4. Considérant qu'il ressort de l'arrêt attaqué que la cour a estimé que la responsabilité de la commune de Champagne-sur-Seine était engagée sur le terrain du défaut d'entretien normal de la voirie communale ; que si, à cet égard, les juges d'appel ont relevé l'insuffisance de la signalisation dont était affectée celle-ci, ils ont pu sans erreur de droit regarder cette insuffisance de la signalisation comme étant constitutive d'un défaut d'entretien normal de la voirie communale ; que, dès lors que la cour n'a pas retenu à l'encontre de la commune de Champagne-sur-Seine une quelconque faute dans l'exercice des pouvoirs de police du maire, le moyen tiré de ce que la cour aurait commis une erreur de droit en ne recherchant pas si pouvait être reprochée à la commune de Champagne-sur-Seine une faute lourde dans l'exercice de tels pouvoirs de police ne peut qu'être écarté ;

5. Considérant que le maître d'un ouvrage public ne peut invoquer, vis-à-vis d'une victime ayant la qualité de tiers par rapport à l'ouvrage, le fait d'un tiers que lorsqu'il se trouve privé de la possibilité d'exercer un recours en garantie contre ce dernier ; qu'en relevant que la commune de Champagne-sur-Seine pouvait exercer une action récursoire contre la SNCF et contre le chauffeur du véhicule tiers ayant empêché le véhicule lourd de la société SCREG Ile-de-France Normandie d'achever sa manoeuvre, et en en déduisant que l'invocation de la responsabilité éventuellement encourue par des tiers n'était pas de nature à atténuer la responsabilité de la commune de Champagne-sur-Seine, la cour n'a pas commis d'erreur de droit ;

6. Considérant qu'il résulte de ce qui précède que le pourvoi de la commune de Champagne-sur-Seine doit être rejeté, y compris ses conclusions présentées au titre des dispositions de l'article L. 761-1 du code de justice administrative ;

Sur le pourvoi provoqué de la société Colas Ile-de-France :

7. Considérant que le rejet, par la présente décision, du pourvoi principal de la commune de Champagne-sur-Seine n'entraine aucune aggravation de la situation de la société Colas Ile-de-France Normandie, dès lors que la commune demeure condamnée à lui verser l'intégralité de l'indemnité mise à la charge de celle-ci par la cour administrative d'appel de Paris ; que, dès lors, les conclusions du pourvoi provoqué par lequel la société Colas Ile-de-France Normandie demande l'annulation de l'arrêt attaqué, en tant que la cour a écarté la responsabilité du département de Seine-et-Marne, sont irrecevables ;

Sur les conclusions présentées au titre des dispositions de l'article L. 761-1 du code de justice administrative

8. Considérant qu'il y a lieu, dans les circonstances de l'espèce, de mettre à la charge de la commune de Champagne-sur-Seine la somme de 2 000 euros à verser au département de Seine-et-Marne, au titre de ces dispositions ainsi qu'une somme de 2 000 euros à verser à la société Colas Ile-de-France Normandie ;

9. Considérant qu'il y a lieu, dans les circonstances de l'espèce, de mettre à la charge de la société Colas Ile-de-France Normandie le versement au département de Seine-et-Marne de la somme de 2 000 euros à verser au département de Seine-et-Marne ; que ces mêmes dispositions font obstacle à ce que la somme demandée au même titre par la société Colas Ile-de-France Normandie soit à la charge du département de Seine-et-Marne qui n'est pas, dans la présente instance, la partie perdante ;

D E C I D E :

--------------

Article 1er : Le pourvoi de la commune de Champagne-sur-Seine est rejeté.

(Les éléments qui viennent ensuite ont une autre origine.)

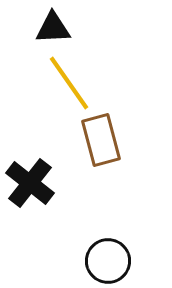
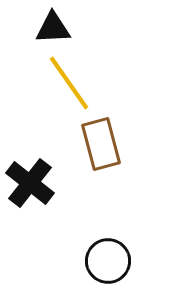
brown rectangle: moved 4 px down
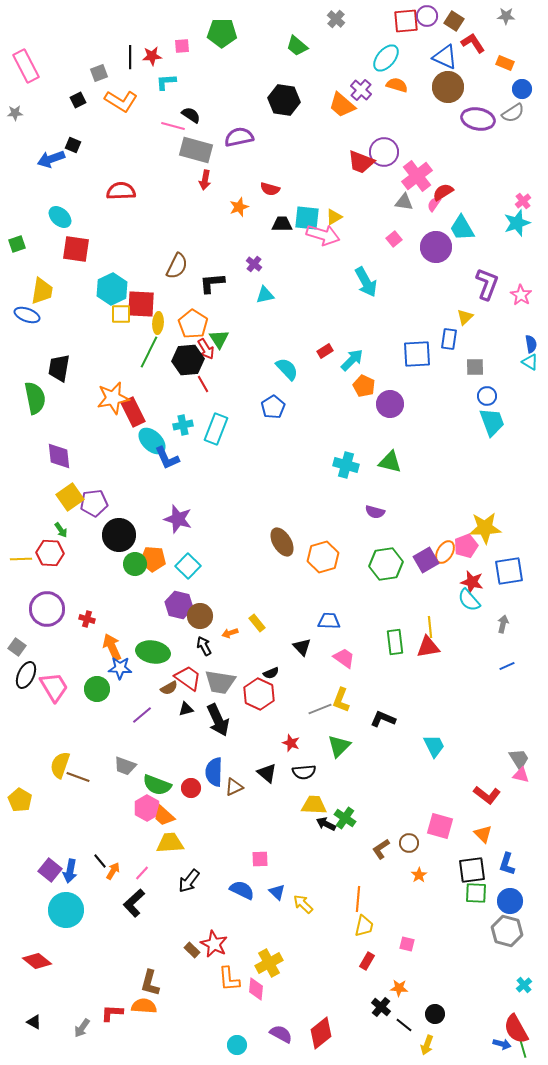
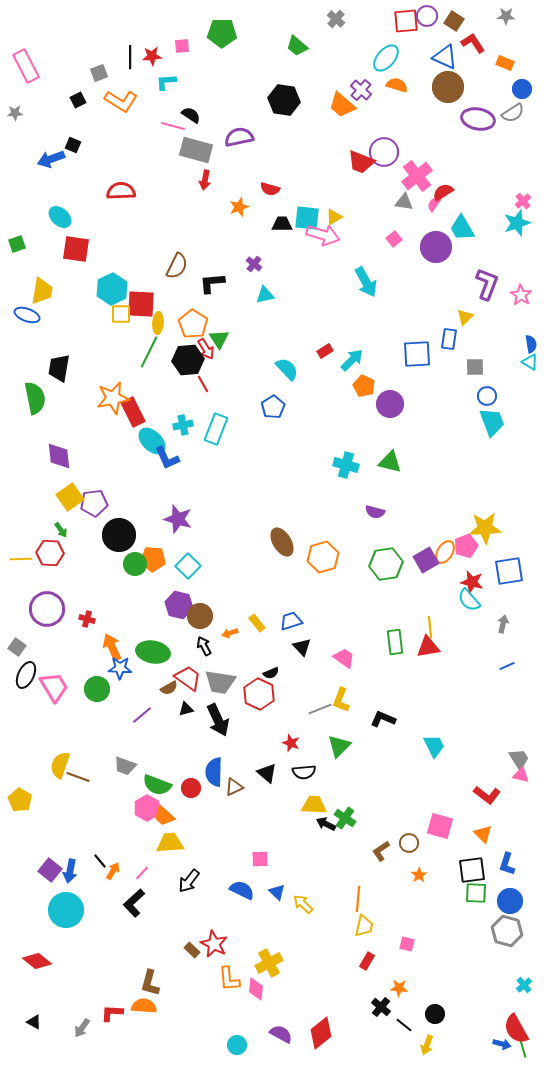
blue trapezoid at (329, 621): moved 38 px left; rotated 20 degrees counterclockwise
brown L-shape at (381, 849): moved 2 px down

Article 2 : Le pourvoi provoqué de la société Colas Ile-de-France est rejeté.

Article 3 : La commune de Champagne-sur-Seine versera une somme de 2 000 euros au département de Seine-et-Marne au titre des dispositions de l'article L. 761-1 du code de justice administrative.

Article 4 : La commune de Champagne-sur-Seine versera une somme de 2 000 euros à la société Colas Ile-de-France au titre des dispositions de l'article L. 761-1 du code de justice administrative.

Article 5 : La société Colas Ile-de-France versera une somme de 2 000 euros au département de Seine-et-Marne au titre des dispositions de l'article L. 761-1 du code de justice administrative.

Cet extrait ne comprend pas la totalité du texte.